Posted in The Universe and Stuff with tags , , , on January 13, 2010 by telescoper

This is probably going to test the graphical limits of this blog to breaking point, but I thought it would be fun to put here nevertheless. This picture is a map showing the cosmos on a logarithmic scale, all the way out from the Earth’s centre to the edge of the observed Universe with the cosmological bit at the top (naturally). 

I wouldn’t mind a pound for every time this has found itself on someone’s office wall over the years!

It was made about five years ago by a group of astronomers at Princeton and if you follow the link you can find more explanation of how it was put together, as well as various versions of the plot in different formats and resolutions, so please follow it if you can’t see the picture very well here.

The Hubble Ultra Deep Field in Three Dimensions

Posted in The Universe and Stuff with tags , , , on January 4, 2010 by telescoper

I came across this video about the Hubble Ultra Deep Field (which I have blogged about before) and thought you might enjoy it. I think it’s fairly self-explanatory too!

A Compression of Distances

Posted in Biographical, Poetry, The Universe and Stuff with tags , , , on December 28, 2009 by telescoper

I’m back in Cardiff after a few days of yuletide indulgence in my home town of Newcastle upon Tyne in the North East of England. And very nice it was too, although my mass has increased as a consequence.

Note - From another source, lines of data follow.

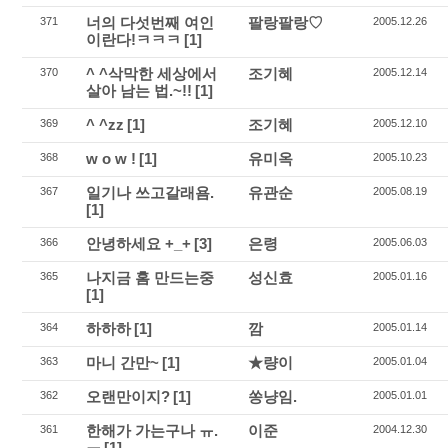
너의 다섯번째 여인
팔랑팔랑♡
371
2005.12.26
이란다!ㅋㅋㅋ
[1]
^ ^삭막한 세상에서
조기혜
370
2005.12.14
살아 남는 법.~!!
[1]
^ ^zz
[1]
조기혜
369
2005.12.10
w o w !
[1]
유미옥
368
2005.10.23
일기나 쓰고갈래욤.
유관순
367
2005.08.19
[1]
안녕하세요 +_+
[3]
은령
366
2005.06.03
나지금 홈 만드는중
성신효
365
2005.01.16
[1]
하하하
[1]
깜
364
2005.01.14
마니 간만~
[1]
★량이
363
2005.01.04
오랜만이지?
[1]
쏭냥임.
362
2005.01.01
한해가 가는구나 ㅠ.
이준
361
2004.12.30
ㅠ
[1]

We didn’t do much except eat and drink, although we did manage a scenic drive on Boxing Day through the beautiful Northumberland countryside, even more beautiful than usual because of the covering of snow that fell heavily before Christmas and never got round to melting.

Last year I did the round trip from Cardiff to Newcastle by train, which is quite a lengthy ordeal, but this year the powers that be have decided to close the main railway line from South Wales into England (via Bristol) because of engineering work. Route B, via Cheltenham and Birmingham, was also closed, so the only way to do the journey by train would have been via Manchester, a trip of around 8 hours each way. It wasn’t a very difficult decision therefore to abandon the railways this year and fly, which turned out to be remarkably painless. Although we landed in snow at Newcastle the planes both ways were on time and, with a flying time of less than an hour, I had much more time for sloth and gluttony.

Just before I left for my short break a book sent from Cinnamon Press popped through my letterbox. I occasionally post bits of poetry on here, and if there’s any doubt about copyright I always check with the publisher before putting them online. I had a nice exchange of emails with this particular publisher as a result of which they sent me a collection of poems they thought I might like to feature. This one is called A Compression of Distances and it’s by a poet quite new to me, Daphne Gloag.

Poetry books are ideal for reading on short trips on train or plane. They’re usually slim so they are easy to carry and you can read them one poem at a time in between pesky interruptions, such as take-off and landing. I didn’t have time to read this one before leaving so I put it in my pocket and took it with me. Given the changed mode of travel this year, the title seemed quite appropriate for this journey!

Anyway, it’s a very interesting collection altogether but there are a few poems at the end, taken from a  much longer collection called Beginnings, which seem to me to be the most appropriate to put on here. I agree wholeheartedly with the comments  on the jacket by John Latham

Her poems are remarkable, especially in the way she has successfully taken complex concepts in modern science – particularly cosmology – and integrated them successfully and seamlessly into poems which speak of the human condition in an effective and moving manner.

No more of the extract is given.